# Input
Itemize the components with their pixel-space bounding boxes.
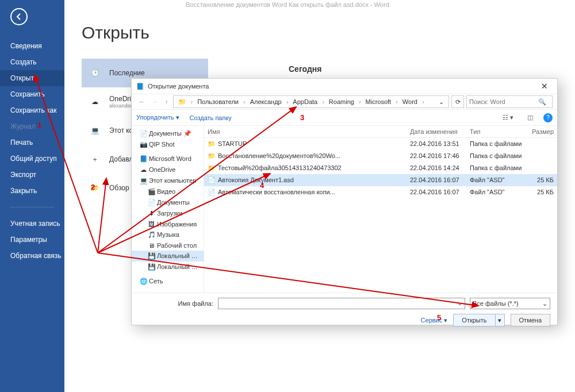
page-title: Открыть bbox=[82, 23, 558, 43]
sidebar-footer-Учетная запись[interactable]: Учетная запись bbox=[0, 216, 64, 232]
file-row[interactable]: 📁STARTUP22.04.2016 13:51Папка с файлами bbox=[204, 138, 557, 150]
sidebar-item-Создать[interactable]: Создать bbox=[0, 54, 64, 70]
sidebar-item-Сохранить[interactable]: Сохранить bbox=[0, 86, 64, 102]
tree-icon: 💾 bbox=[148, 252, 155, 260]
tree-item-Этот компьютер[interactable]: 💻Этот компьютер bbox=[132, 175, 204, 186]
file-type: Папка с файлами bbox=[466, 150, 526, 162]
tree-item-QIP Shot[interactable]: 📷QIP Shot bbox=[132, 139, 204, 150]
tree-item-Загрузки[interactable]: ⬇Загрузки bbox=[132, 208, 204, 219]
tree-icon: 💾 bbox=[148, 263, 155, 271]
open-button-dropdown[interactable]: ▾ bbox=[496, 314, 505, 326]
sidebar-item-Общий доступ[interactable]: Общий доступ bbox=[0, 151, 64, 167]
tree-item-Рабочий стол[interactable]: 🖥Рабочий стол bbox=[132, 240, 204, 251]
file-row[interactable]: 📄Автоматически восстановленная копи...22… bbox=[204, 186, 557, 198]
service-menu[interactable]: Сервис ▾ bbox=[421, 317, 448, 324]
open-button-main[interactable]: Открыть bbox=[453, 314, 495, 326]
file-icon: 📁 bbox=[208, 152, 216, 160]
sidebar-item-Сведения[interactable]: Сведения bbox=[0, 38, 64, 54]
nav-tree: 📄Документы 📌📷QIP Shot📘Microsoft Word☁One… bbox=[132, 126, 204, 293]
path-dropdown-icon[interactable]: ⌄ bbox=[436, 98, 446, 106]
breadcrumb-segment[interactable]: Word bbox=[400, 98, 420, 105]
preview-pane-button[interactable]: ◫ bbox=[527, 114, 533, 121]
tree-item-OneDrive[interactable]: ☁OneDrive bbox=[132, 164, 204, 175]
new-folder-button[interactable]: Создать папку bbox=[190, 114, 232, 121]
sidebar-item-Сохранить как[interactable]: Сохранить как bbox=[0, 102, 64, 118]
filetype-select[interactable]: Все файлы (*.*)⌄ bbox=[470, 298, 550, 309]
col-type[interactable]: Тип bbox=[466, 126, 526, 137]
open-button[interactable]: Открыть ▾ bbox=[453, 314, 504, 326]
file-type: Папка с файлами bbox=[466, 138, 526, 150]
breadcrumb-segment[interactable]: AppData bbox=[290, 98, 320, 105]
search-input[interactable]: 🔍 bbox=[466, 95, 553, 108]
search-field[interactable] bbox=[469, 98, 538, 105]
help-icon[interactable]: ? bbox=[543, 113, 553, 122]
file-row[interactable]: 📄Автокопия Документ1.asd22.04.2016 16:07… bbox=[204, 174, 557, 186]
file-size: 25 КБ bbox=[526, 174, 557, 186]
tree-item-Документы[interactable]: 📄Документы bbox=[132, 197, 204, 208]
tree-item-Локальный дис[interactable]: 💾Локальный дис bbox=[132, 251, 204, 262]
breadcrumb-segment[interactable]: Александр bbox=[248, 98, 284, 105]
file-date: 22.04.2016 16:07 bbox=[407, 186, 466, 198]
tree-icon: 📘 bbox=[140, 155, 147, 163]
tree-item-Видео[interactable]: 🎬Видео bbox=[132, 186, 204, 197]
file-size: 25 КБ bbox=[526, 186, 557, 198]
sidebar-item-Открыть[interactable]: Открыть bbox=[0, 70, 64, 86]
breadcrumb-segment[interactable]: Пользователи bbox=[195, 98, 241, 105]
tree-item-Документы[interactable]: 📄Документы 📌 bbox=[132, 128, 204, 139]
tree-item-Сеть[interactable]: 🌐Сеть bbox=[132, 276, 204, 287]
sidebar-footer-Обратная связь[interactable]: Обратная связь bbox=[0, 248, 64, 264]
sidebar-item-Закрыть[interactable]: Закрыть bbox=[0, 183, 64, 199]
dialog-toolbar: Упорядочить ▾ Создать папку ☷ ▾ ◫ ? bbox=[132, 110, 557, 126]
col-name[interactable]: Имя bbox=[204, 126, 407, 137]
annotation-3: 3 bbox=[300, 113, 304, 122]
location-icon: ☁ bbox=[87, 94, 102, 109]
col-date[interactable]: Дата изменения bbox=[407, 126, 466, 137]
sidebar-item-Печать[interactable]: Печать bbox=[0, 134, 64, 151]
breadcrumb-segment[interactable]: Roaming bbox=[327, 98, 356, 105]
nav-up-button[interactable]: ↑ bbox=[163, 97, 171, 106]
chevron-right-icon: › bbox=[420, 98, 427, 105]
tree-icon: 📄 bbox=[148, 199, 155, 206]
file-list-header[interactable]: Имя Дата изменения Тип Размер bbox=[204, 126, 557, 138]
back-button[interactable] bbox=[10, 8, 28, 25]
annotation-2: 2 bbox=[91, 183, 95, 191]
tree-icon: 🖥 bbox=[148, 242, 155, 249]
tree-item-Изображения[interactable]: 🖼Изображения bbox=[132, 219, 204, 229]
nav-back-button[interactable]: ← bbox=[136, 97, 147, 106]
cancel-button[interactable]: Отмена bbox=[511, 314, 550, 326]
tree-icon: ⬇ bbox=[148, 210, 155, 217]
chevron-right-icon: › bbox=[393, 98, 400, 105]
annotation-5: 5 bbox=[437, 313, 441, 322]
file-row[interactable]: 📁Тестовый%20файла30514313124047330222.04… bbox=[204, 162, 557, 174]
file-date: 22.04.2016 13:51 bbox=[407, 138, 466, 150]
section-heading: Сегодня bbox=[289, 64, 321, 74]
breadcrumb[interactable]: 📁 › Пользователи›Александр›AppData›Roami… bbox=[173, 95, 450, 108]
location-icon: 🕒 bbox=[87, 66, 102, 80]
file-type: Файл "ASD" bbox=[466, 186, 526, 198]
location-icon: ＋ bbox=[87, 152, 102, 167]
address-bar: ← → ↑ 📁 › Пользователи›Александр›AppData… bbox=[132, 94, 557, 110]
col-size[interactable]: Размер bbox=[526, 126, 557, 137]
sidebar-footer-Параметры[interactable]: Параметры bbox=[0, 232, 64, 248]
pin-icon: 📌 bbox=[183, 130, 191, 137]
nav-forward-button[interactable]: → bbox=[150, 97, 160, 106]
file-icon: 📄 bbox=[208, 189, 216, 196]
tree-icon: 💻 bbox=[140, 177, 147, 185]
file-row[interactable]: 📁Восстановление%20документов%20Wo...22.0… bbox=[204, 150, 557, 162]
filename-input[interactable]: ⌄ bbox=[218, 298, 465, 309]
tree-icon: 🎵 bbox=[148, 231, 155, 239]
sidebar-item-Экспорт[interactable]: Экспорт bbox=[0, 167, 64, 183]
tree-item-Microsoft Word[interactable]: 📘Microsoft Word bbox=[132, 153, 204, 164]
file-size bbox=[526, 138, 557, 150]
filename-label: Имя файла: bbox=[139, 300, 213, 307]
breadcrumb-segment[interactable]: Microsoft bbox=[363, 98, 394, 105]
tree-item-Локальный дис[interactable]: 💾Локальный дис bbox=[132, 262, 204, 272]
refresh-button[interactable]: ⟳ bbox=[451, 95, 464, 108]
annotation-4: 4 bbox=[260, 181, 264, 190]
organize-menu[interactable]: Упорядочить ▾ bbox=[136, 114, 179, 121]
close-icon[interactable]: ✕ bbox=[536, 82, 553, 91]
sidebar-item-Журнал[interactable]: Журнал bbox=[0, 118, 64, 134]
view-options-button[interactable]: ☷ ▾ bbox=[503, 114, 513, 121]
file-icon: 📁 bbox=[208, 164, 216, 172]
tree-item-Музыка[interactable]: 🎵Музыка bbox=[132, 229, 204, 240]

# The task
Search the records for the word "AppData". Copy each line where it appears.

# Expected answer
breadcrumb-segment[interactable]: AppData bbox=[290, 98, 320, 105]
breadcrumb[interactable]: 📁 › Пользователи›Александр›AppData›Roami… bbox=[173, 95, 450, 108]
address-bar: ← → ↑ 📁 › Пользователи›Александр›AppData… bbox=[132, 94, 557, 110]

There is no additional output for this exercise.